If possible, replace certificates in the vCenter Server Appliance that will become the Active node before you clone the node.
--------------------------------
-Sridhar
Regarding VCHA certificates replacement:
1) You need to destroy the VCHA and remove witness and passive node
2) Replace the certificates on deployed node
3) and redeploy VCHA
This is safest way of replace certificates with VCHA.
Other way is to replace certificates in all nodes(passive,witness and active) but I don't think this is safest way since most of the services would not be running in case of witness and passive node,
we end up replacing certificates for only those services which are up and running in passive and witness node and fail-over might not happen later.
These are just my thoughts,not tested in my lab setup.
Question 1: Do i need to remove all the hosts from VC to replace with custom certificates
Answer: No, it is not required to remove the Hosts from VC to replace with custom certificates.
Question 2: Customer Certs on VCHA
Answer:
Please go through below link which is official document from vmware for more details:
Set Up Your Environment to Use Custom Certificates
Copy pasting the info from above link:
--------------------------------
The machine SSL certificate on each node is used for cluster management communication and for encryption of replication traffic. If you want to use custom certificates, you have to remove the vCenter HA configuration, delete the Passive and Witness nodes, provision the Active node with the custom certificate, and reconfigure the cluster.
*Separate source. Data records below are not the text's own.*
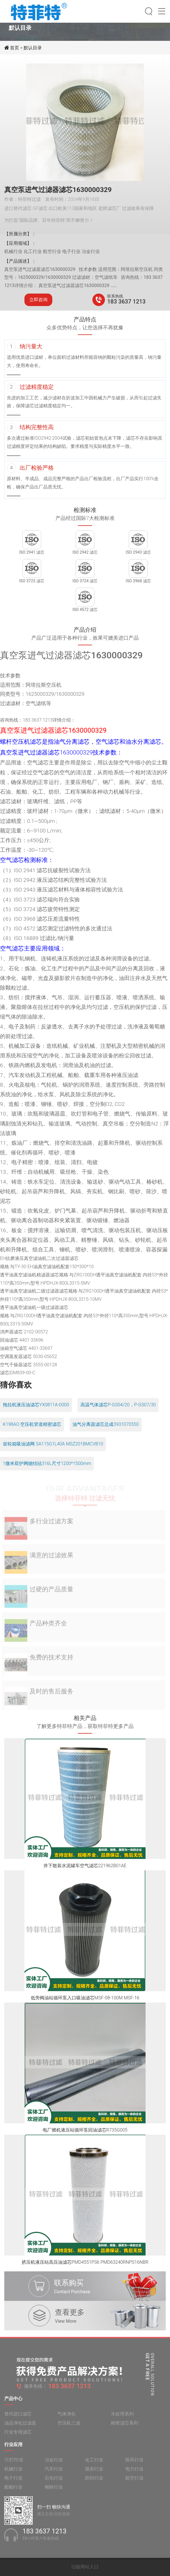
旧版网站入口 (85, 2566)
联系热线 (115, 296)
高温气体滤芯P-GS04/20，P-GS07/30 (118, 1404)
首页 (15, 47)
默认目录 (33, 47)
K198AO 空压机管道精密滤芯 (32, 1424)
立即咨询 (38, 299)
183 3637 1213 (126, 301)
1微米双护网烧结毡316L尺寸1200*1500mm (47, 1463)
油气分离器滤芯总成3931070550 (105, 1424)
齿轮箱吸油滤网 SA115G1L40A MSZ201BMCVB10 (53, 1444)
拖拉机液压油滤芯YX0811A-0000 (36, 1404)
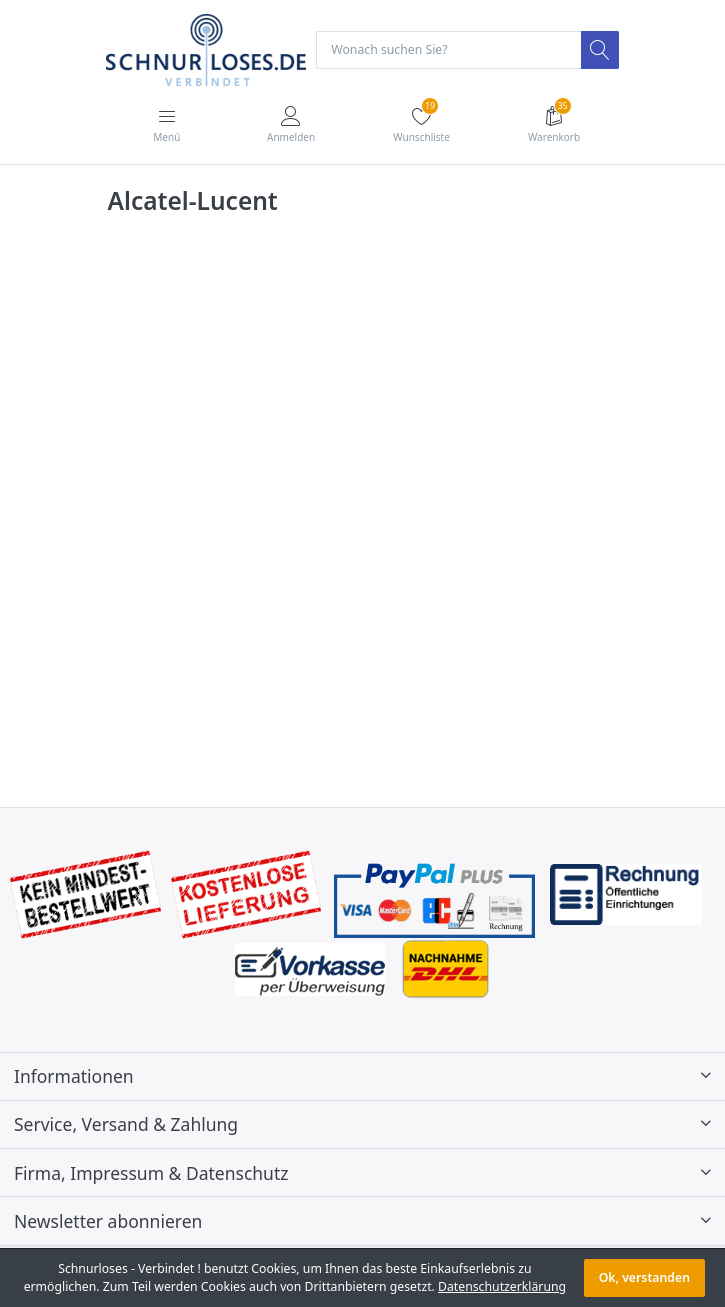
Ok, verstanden (644, 1277)
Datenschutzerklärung (502, 1286)
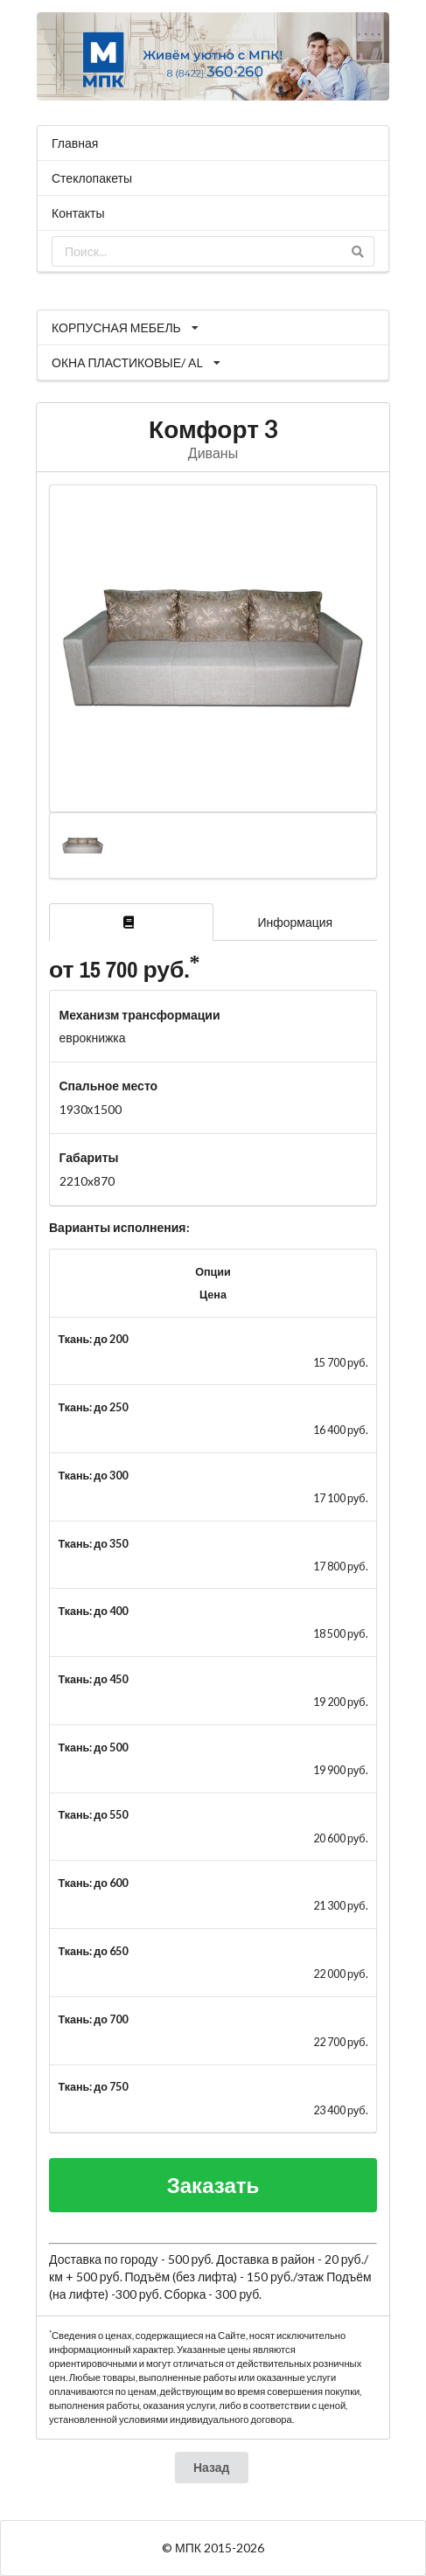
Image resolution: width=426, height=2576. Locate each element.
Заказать (213, 2184)
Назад (211, 2467)
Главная (75, 143)
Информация (294, 922)
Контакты (78, 212)
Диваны (213, 452)
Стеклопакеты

If possible, replace certificates in the vCenter Server Appliance that will become the Active node before you clone the node.
--------------------------------
-Sridhar
Hi Sridhar,
Thanks, I hadn't seen that link with regard to VCHA. That clears that part up.
Your note about not needing to remove the hosts, is that also for changing the certificate mode?
Thanks!
Ben
Yes, it for custom certificates also, actually no need to remove hosts from vCenter.
-Sridhar
If all your queries are resolved then please mark this query as answered.